▸ YOUR ASSIGNMENT: In the listing below, find every line containing "напряжения" and copy it out.
◇ ◇ ◇ ◇ ◇ ◇ ◇
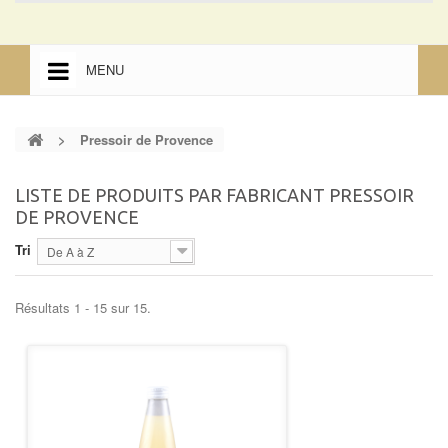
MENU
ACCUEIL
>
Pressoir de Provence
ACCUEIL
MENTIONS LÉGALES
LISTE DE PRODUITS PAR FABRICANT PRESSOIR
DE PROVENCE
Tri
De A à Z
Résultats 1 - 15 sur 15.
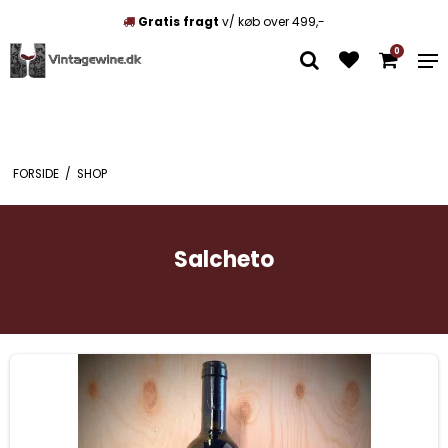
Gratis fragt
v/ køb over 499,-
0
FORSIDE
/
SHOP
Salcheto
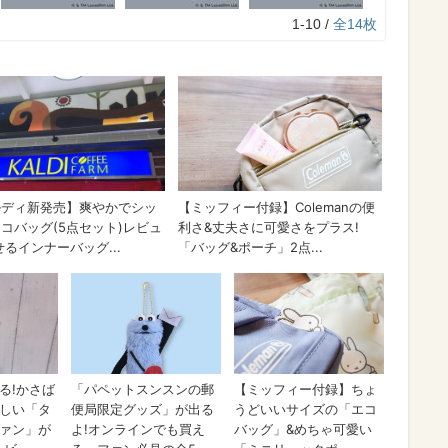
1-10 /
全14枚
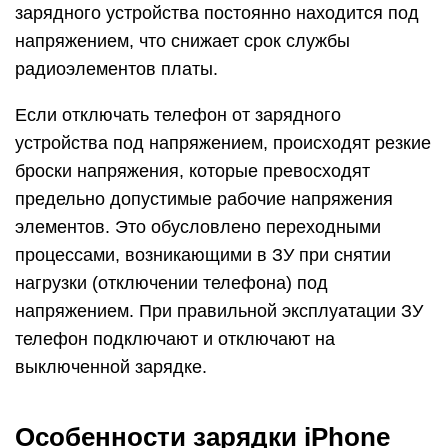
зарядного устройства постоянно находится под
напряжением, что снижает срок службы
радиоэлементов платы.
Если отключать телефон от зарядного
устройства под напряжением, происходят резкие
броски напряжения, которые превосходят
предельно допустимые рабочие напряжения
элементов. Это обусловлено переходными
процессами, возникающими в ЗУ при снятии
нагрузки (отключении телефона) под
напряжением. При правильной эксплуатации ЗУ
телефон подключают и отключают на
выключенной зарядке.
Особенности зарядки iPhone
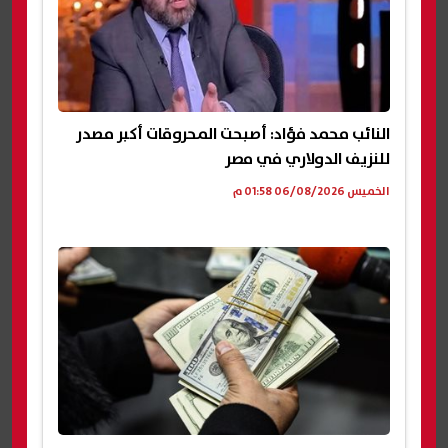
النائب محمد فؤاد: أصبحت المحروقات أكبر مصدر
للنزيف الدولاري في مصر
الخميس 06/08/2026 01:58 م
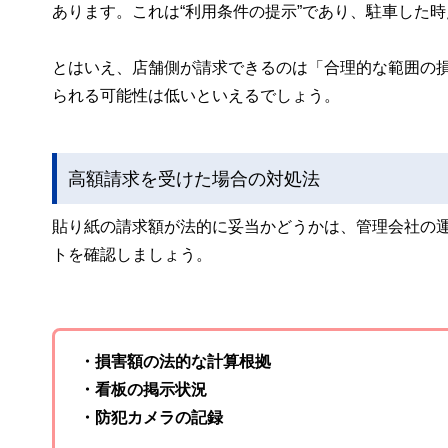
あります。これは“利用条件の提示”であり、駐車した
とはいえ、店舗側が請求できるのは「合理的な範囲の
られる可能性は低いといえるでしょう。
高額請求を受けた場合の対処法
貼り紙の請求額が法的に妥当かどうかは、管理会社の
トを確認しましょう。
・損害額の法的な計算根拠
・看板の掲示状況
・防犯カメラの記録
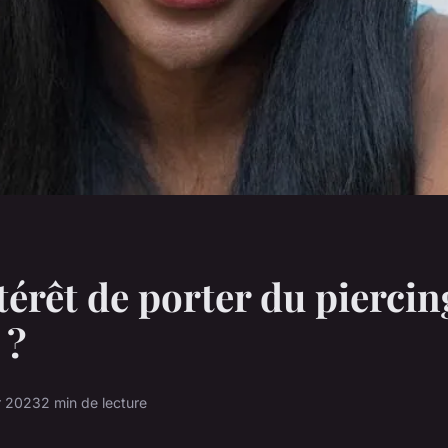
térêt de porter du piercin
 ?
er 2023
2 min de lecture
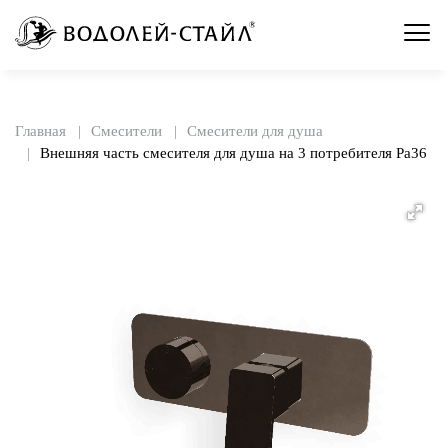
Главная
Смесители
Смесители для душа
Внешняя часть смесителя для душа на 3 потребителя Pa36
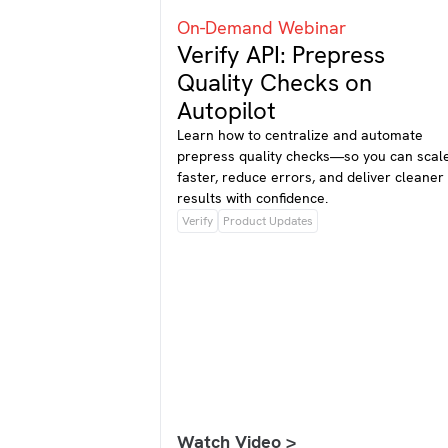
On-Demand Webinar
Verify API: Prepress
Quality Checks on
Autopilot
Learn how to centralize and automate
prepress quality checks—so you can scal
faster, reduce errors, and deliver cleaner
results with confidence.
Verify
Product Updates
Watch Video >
◇ ◇ ◇ ◇ ◇ ◇ ◇
▸ YOUR RESPONSE:
броски напряжения, которые превосходят
предельно допустимые рабочие напряжения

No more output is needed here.